**Transcribed page contents:**
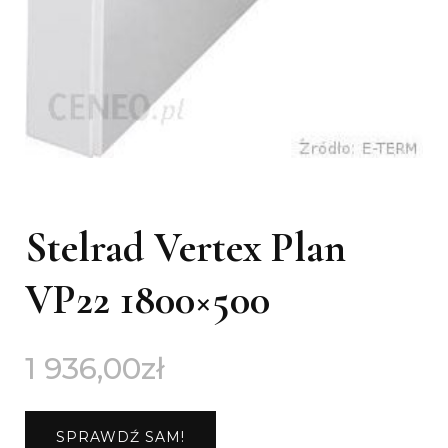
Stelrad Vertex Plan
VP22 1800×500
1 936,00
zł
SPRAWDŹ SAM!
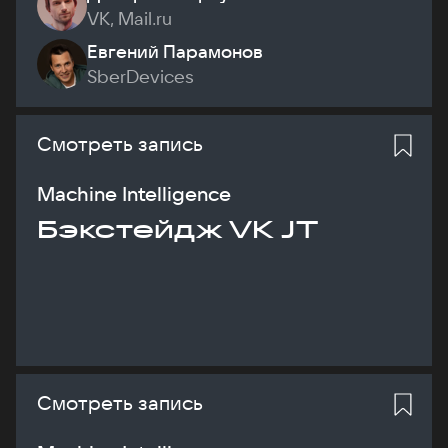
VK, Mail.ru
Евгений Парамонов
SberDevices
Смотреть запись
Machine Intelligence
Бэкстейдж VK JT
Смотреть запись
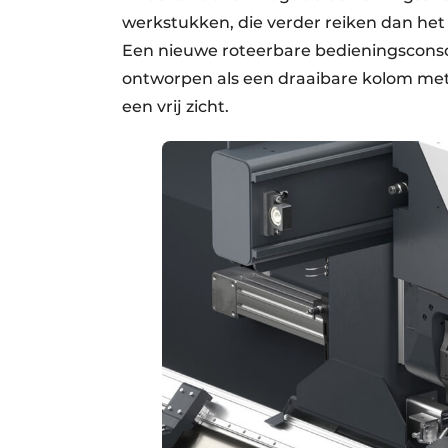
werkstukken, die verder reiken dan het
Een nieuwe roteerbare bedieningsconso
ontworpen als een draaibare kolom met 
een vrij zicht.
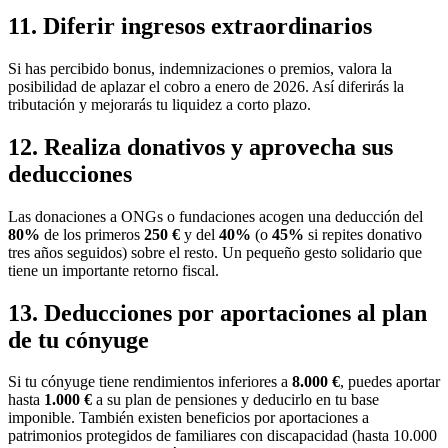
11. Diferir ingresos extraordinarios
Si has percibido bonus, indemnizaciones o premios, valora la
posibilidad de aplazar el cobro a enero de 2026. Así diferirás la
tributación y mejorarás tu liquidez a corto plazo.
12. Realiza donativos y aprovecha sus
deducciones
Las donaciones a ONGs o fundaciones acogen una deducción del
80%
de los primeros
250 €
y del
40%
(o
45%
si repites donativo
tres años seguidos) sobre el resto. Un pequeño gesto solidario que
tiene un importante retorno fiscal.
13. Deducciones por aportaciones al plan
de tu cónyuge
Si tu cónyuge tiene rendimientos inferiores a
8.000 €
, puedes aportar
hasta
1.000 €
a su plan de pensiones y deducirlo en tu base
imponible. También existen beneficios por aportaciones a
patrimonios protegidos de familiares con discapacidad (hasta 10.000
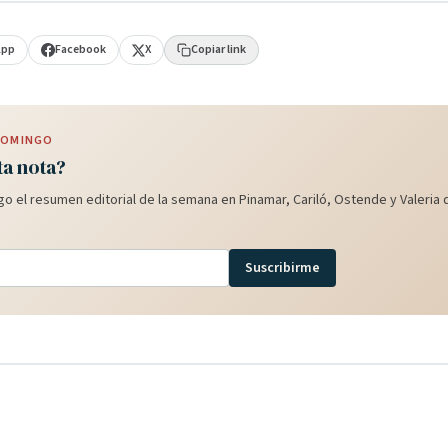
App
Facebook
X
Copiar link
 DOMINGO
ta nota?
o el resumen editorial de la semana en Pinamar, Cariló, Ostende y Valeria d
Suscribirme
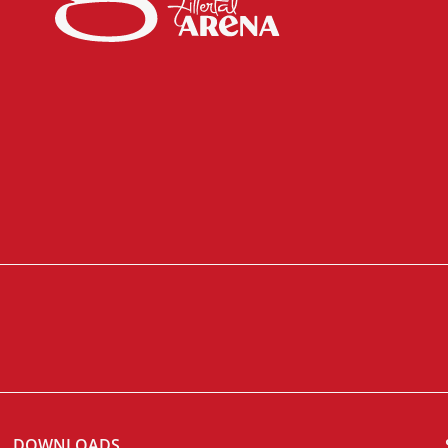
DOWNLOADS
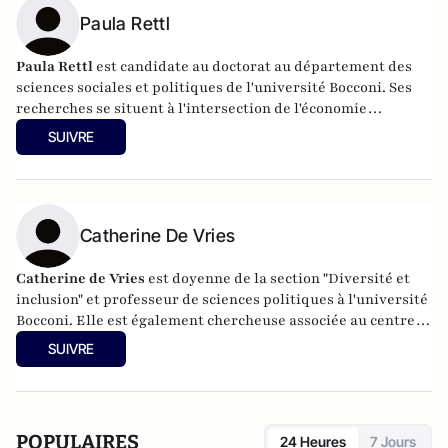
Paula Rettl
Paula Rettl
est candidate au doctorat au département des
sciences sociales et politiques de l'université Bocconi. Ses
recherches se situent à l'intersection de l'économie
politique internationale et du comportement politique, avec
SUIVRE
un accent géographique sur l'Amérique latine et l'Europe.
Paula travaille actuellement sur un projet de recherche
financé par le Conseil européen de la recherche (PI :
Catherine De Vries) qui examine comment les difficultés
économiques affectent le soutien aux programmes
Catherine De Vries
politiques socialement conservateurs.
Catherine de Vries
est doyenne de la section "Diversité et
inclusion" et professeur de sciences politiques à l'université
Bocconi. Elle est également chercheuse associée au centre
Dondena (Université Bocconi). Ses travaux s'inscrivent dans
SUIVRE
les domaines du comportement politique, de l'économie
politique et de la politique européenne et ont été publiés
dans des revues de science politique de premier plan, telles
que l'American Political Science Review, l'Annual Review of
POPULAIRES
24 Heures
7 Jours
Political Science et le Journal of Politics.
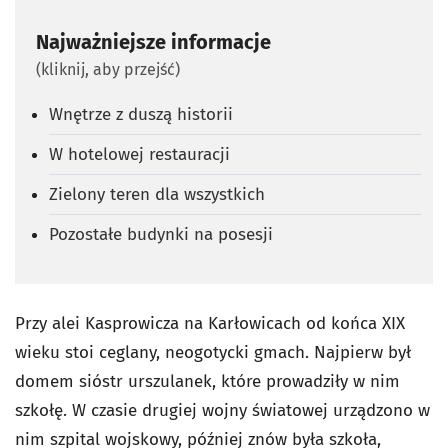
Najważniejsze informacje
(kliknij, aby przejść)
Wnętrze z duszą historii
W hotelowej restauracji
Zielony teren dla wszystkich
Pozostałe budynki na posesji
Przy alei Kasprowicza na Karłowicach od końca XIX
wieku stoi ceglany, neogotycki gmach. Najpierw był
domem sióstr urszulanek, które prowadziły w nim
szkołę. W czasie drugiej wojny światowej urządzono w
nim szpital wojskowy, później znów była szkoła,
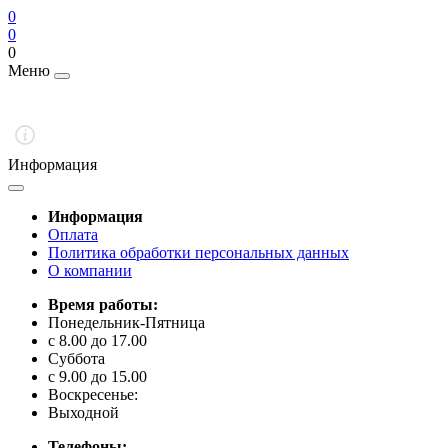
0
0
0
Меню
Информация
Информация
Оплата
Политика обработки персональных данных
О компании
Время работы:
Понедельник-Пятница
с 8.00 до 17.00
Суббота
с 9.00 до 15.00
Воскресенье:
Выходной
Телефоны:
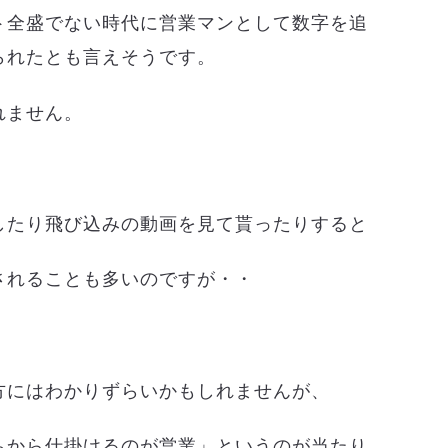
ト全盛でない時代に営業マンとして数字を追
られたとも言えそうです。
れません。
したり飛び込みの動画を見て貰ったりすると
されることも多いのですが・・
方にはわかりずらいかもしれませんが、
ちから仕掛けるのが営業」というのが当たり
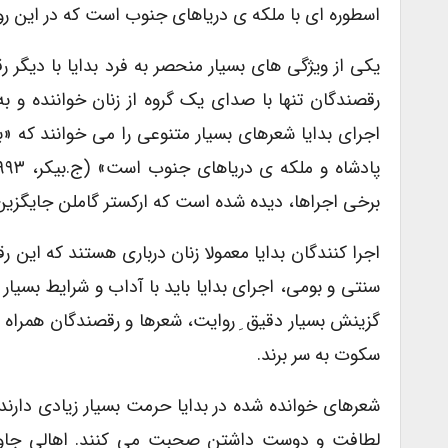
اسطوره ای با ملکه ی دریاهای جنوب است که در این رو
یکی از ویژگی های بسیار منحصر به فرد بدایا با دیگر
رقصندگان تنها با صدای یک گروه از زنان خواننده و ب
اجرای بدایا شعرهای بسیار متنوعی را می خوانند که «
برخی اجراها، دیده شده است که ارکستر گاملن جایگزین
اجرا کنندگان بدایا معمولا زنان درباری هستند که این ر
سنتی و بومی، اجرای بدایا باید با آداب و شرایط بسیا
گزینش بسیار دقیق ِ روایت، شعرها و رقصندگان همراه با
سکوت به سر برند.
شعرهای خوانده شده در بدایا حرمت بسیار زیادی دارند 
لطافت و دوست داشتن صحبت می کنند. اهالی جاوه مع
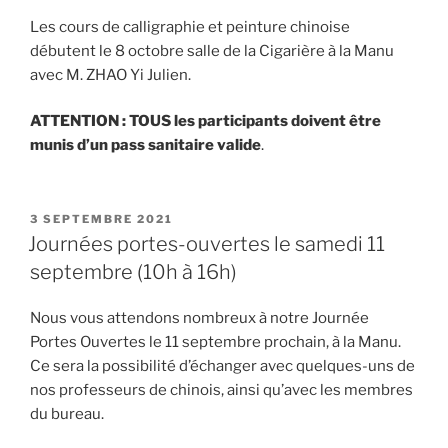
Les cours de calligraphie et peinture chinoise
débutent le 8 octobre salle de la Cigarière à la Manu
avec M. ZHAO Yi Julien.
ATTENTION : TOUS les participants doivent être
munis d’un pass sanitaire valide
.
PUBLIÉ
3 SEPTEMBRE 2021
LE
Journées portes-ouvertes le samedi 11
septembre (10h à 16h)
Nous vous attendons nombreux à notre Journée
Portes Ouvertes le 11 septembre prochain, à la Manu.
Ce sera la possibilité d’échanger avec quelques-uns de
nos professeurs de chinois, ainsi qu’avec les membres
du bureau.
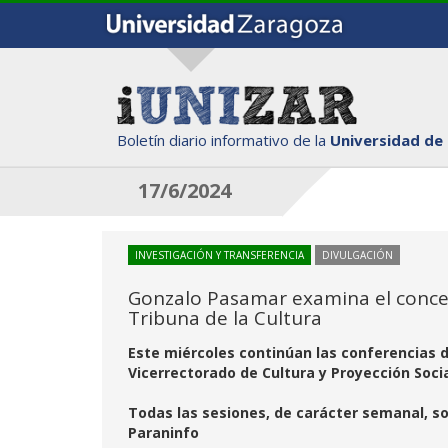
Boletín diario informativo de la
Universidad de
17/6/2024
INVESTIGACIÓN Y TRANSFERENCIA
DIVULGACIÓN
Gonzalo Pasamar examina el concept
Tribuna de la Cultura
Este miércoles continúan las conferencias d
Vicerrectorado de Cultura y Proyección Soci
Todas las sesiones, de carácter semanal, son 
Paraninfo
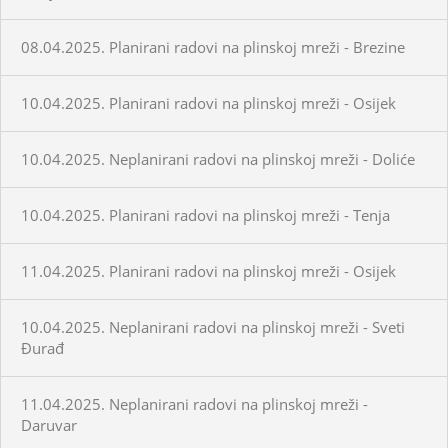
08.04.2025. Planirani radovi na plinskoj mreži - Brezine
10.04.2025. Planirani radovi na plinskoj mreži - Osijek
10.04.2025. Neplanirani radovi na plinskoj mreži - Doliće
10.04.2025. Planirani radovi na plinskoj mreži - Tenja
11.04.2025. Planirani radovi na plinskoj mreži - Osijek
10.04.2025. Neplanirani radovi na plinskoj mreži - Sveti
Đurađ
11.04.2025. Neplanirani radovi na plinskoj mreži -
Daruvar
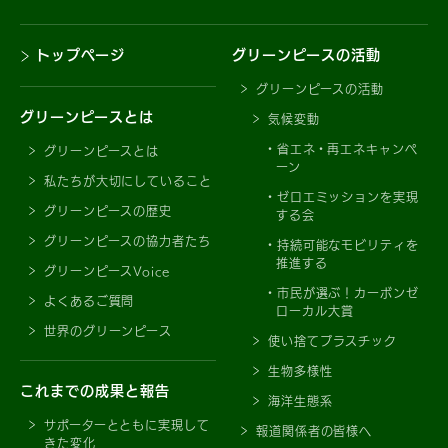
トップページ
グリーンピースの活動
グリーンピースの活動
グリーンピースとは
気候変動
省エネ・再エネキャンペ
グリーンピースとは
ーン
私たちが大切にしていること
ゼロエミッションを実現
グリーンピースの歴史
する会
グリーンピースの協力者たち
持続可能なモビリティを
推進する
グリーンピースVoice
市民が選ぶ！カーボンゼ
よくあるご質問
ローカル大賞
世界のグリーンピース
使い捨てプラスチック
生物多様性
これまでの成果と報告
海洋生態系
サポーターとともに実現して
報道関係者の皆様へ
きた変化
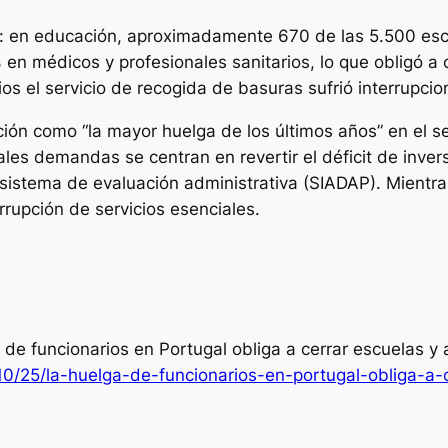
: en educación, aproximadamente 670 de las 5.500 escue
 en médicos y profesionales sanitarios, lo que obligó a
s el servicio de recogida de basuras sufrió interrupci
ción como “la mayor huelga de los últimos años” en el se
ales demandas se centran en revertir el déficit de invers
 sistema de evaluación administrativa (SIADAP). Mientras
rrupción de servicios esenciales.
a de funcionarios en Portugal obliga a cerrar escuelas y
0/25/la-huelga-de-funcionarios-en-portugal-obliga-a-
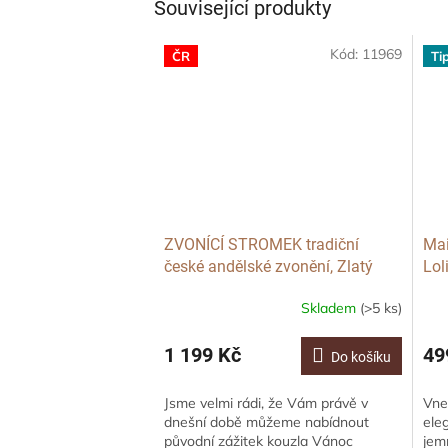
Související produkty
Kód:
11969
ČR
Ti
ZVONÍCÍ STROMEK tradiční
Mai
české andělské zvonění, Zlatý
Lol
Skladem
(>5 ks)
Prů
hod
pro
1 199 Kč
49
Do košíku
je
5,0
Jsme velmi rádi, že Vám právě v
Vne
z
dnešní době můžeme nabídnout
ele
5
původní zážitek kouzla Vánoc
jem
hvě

**What is being asked:** Would you write out all of the data exactly as it stands, without the pictures?

**Answer to this problem:**
Stelrad Vertex Plan
VP22 1800×500
1 936,00
zł
SPRAWDŹ SAM!
VK, Mail.ru
Евгений Парамонов
SberDevices
Смотреть запись
Machine Intelligence
Бэкстейдж VK JT
Смотреть запись
werkstukken, die verder reiken dan het
Een nieuwe roteerbare bedieningsconso
ontworpen als een draaibare kolom met 
een vrij zicht.
11. Diferir ingresos extraordinarios
Si has percibido bonus, indemnizaciones o premios, valora la
posibilidad de aplazar el cobro a enero de 2026. Así diferirás la
tributación y mejorarás tu liquidez a corto plazo.
12. Realiza donativos y aprovecha sus
deducciones
Las donaciones a ONGs o fundaciones acogen una deducción del
80%
de los primeros
250 €
y del
40%
(o
45%
si repites donativo
tres años seguidos) sobre el resto. Un pequeño gesto solidario que
tiene un importante retorno fiscal.
13. Deducciones por aportaciones al plan
de tu cónyuge
Si tu cónyuge tiene rendimientos inferiores a
8.000 €
, puedes aportar
hasta
1.000 €
a su plan de pensiones y deducirlo en tu base
imponible. También existen beneficios por aportaciones a
patrimonios protegidos de familiares con discapacidad (hasta 10.000
App
Facebook
X
Copiar link
 DOMINGO
ta nota?
o el resumen editorial de la semana en Pinamar, Cariló, Ostende y Valeria d
Suscribirme
DOWNLOADS
Paula Rettl
Paula Rettl
est candidate au doctorat au département des
sciences sociales et politiques de l'université Bocconi. Ses
recherches se situent à l'intersection de l'économie
politique internationale et du comportement politique, avec
SUIVRE
un accent géographique sur l'Amérique latine et l'Europe.
Paula travaille actuellement sur un projet de recherche
financé par le Conseil européen de la recherche (PI :
Catherine De Vries) qui examine comment les difficultés
économiques affectent le soutien aux programmes
Catherine De Vries
politiques socialement conservateurs.
Catherine de Vries
est doyenne de la section "Diversité et
inclusion" et professeur de sciences politiques à l'université
Bocconi. Elle est également chercheuse associée au centre
Dondena (Université Bocconi). Ses travaux s'inscrivent dans
SUIVRE
les domaines du comportement politique, de l'économie
politique et de la politique européenne et ont été publiés
dans des revues de science politique de premier plan, telles
que l'American Political Science Review, l'Annual Review of
POPULAIRES
24 Heures
7 Jours
Political Science et le Journal of Politics.
Najważniejsze informacje
(kliknij, aby przejść)
Wnętrze z duszą historii
W hotelowej restauracji
Zielony teren dla wszystkich
Pozostałe budynki na posesji
Przy alei Kasprowicza na Karłowicach od końca XIX
wieku stoi ceglany, neogotycki gmach. Najpierw był
domem sióstr urszulanek, które prowadziły w nim
szkołę. W czasie drugiej wojny światowej urządzono w
nim szpital wojskowy, później znów była szkoła,
0
0
0
Меню
Информация
Информация
Оплата
Политика обработки персональных данных
О компании
Время работы:
Понедельник-Пятница
с 8.00 до 17.00
Суббота
с 9.00 до 15.00
Воскресенье:
Выходной
Телефоны:
ト全盛でない時代に営業マンとして数字を追
られたとも言えそうです。
れません。
したり飛び込みの動画を見て貰ったりすると
されることも多いのですが・・
方にはわかりずらいかもしれませんが、
ちから仕掛けるのが営業」というのが当たり
اسطوره ای با ملکه ی دریاهای جنوب است که در این رو
یکی از ویژگی های بسیار منحصر به فرد بدایا با دیگر
رقصندگان تنها با صدای یک گروه از زنان خواننده و ب
اجرای بدایا شعرهای بسیار متنوعی را می خوانند که «
برخی اجراها، دیده شده است که ارکستر گاملن جایگزین
اجرا کنندگان بدایا معمولا زنان درباری هستند که این ر
سنتی و بومی، اجرای بدایا باید با آداب و شرایط بسیا
گزینش بسیار دقیق ِ روایت، شعرها و رقصندگان همراه با
سکوت به سر برند.
شعرهای خوانده شده در بدایا حرمت بسیار زیادی دارند 
لطافت و دوست داشتن صحبت می کنند. اهالی جاوه مع
Les cours de calligraphie et peinture chinoise
débutent le 8 octobre salle de la Cigarière à la Manu
avec M. ZHAO Yi Julien.
ATTENTION : TOUS les participants doivent être
munis d’un pass sanitaire valide
.
PUBLIÉ
3 SEPTEMBRE 2021
LE
Journées portes-ouvertes le samedi 11
septembre (10h à 16h)
Nous vous attendons nombreux à notre Journée
Portes Ouvertes le 11 septembre prochain, à la Manu.
Ce sera la possibilité d’échanger avec quelques-uns de
nos professeurs de chinois, ainsi qu’avec les membres
du bureau.
Boletín diario informativo de la
Universidad de
17/6/2024
INVESTIGACIÓN Y TRANSFERENCIA
DIVULGACIÓN
Gonzalo Pasamar examina el concept
Tribuna de la Cultura
Este miércoles continúan las conferencias d
Vicerrectorado de Cultura y Proyección Soci
Todas las sesiones, de carácter semanal, son 
Paraninfo
08.04.2025. Planirani radovi na plinskoj mreži - Brezine
10.04.2025. Planirani radovi na plinskoj mreži - Osijek
10.04.2025. Neplanirani radovi na plinskoj mreži - Doliće
10.04.2025. Planirani radovi na plinskoj mreži - Tenja
11.04.2025. Planirani radovi na plinskoj mreži - Osijek
10.04.2025. Neplanirani radovi na plinskoj mreži - Sveti
Đurađ
11.04.2025. Neplanirani radovi na plinskoj mreži -
Daruvar
トップページ
グリーンピースの活動
グリーンピースの活動
グリーンピースとは
気候変動
省エネ・再エネキャンペ
グリーンピースとは
ーン
私たちが大切にしていること
ゼロエミッションを実現
グリーンピースの歴史
する会
グリーンピースの協力者たち
持続可能なモビリティを
推進する
グリーンピースVoice
市民が選ぶ！カーボンゼ
よくあるご質問
ローカル大賞
世界のグリーンピース
使い捨てプラスチック
生物多様性
これまでの成果と報告
海洋生態系
サポーターとともに実現して
報道関係者の皆様へ
きた変化
: en educación, aproximadamente 670 de las 5.500 escue
 en médicos y profesionales sanitarios, lo que obligó a
s el servicio de recogida de basuras sufrió interrupci
ción como “la mayor huelga de los últimos años” en el se
ales demandas se centran en revertir el déficit de invers
 sistema de evaluación administrativa (SIADAP). Mientras
rrupción de servicios esenciales.
a de funcionarios en Portugal obliga a cerrar escuelas y
0/25/la-huelga-de-funcionarios-en-portugal-obliga-a-
Související produkty
Kód:
11969
ČR
Ti
ZVONÍCÍ STROMEK tradiční
Mai
české andělské zvonění, Zlatý
Lol
Skladem
(>5 ks)
Prů
hod
pro
1 199 Kč
49
Do košíku
je
5,0
Jsme velmi rádi, že Vám právě v
Vne
z
dnešní době můžeme nabídnout
ele
5
původní zážitek kouzla Vánoc
jem
hvě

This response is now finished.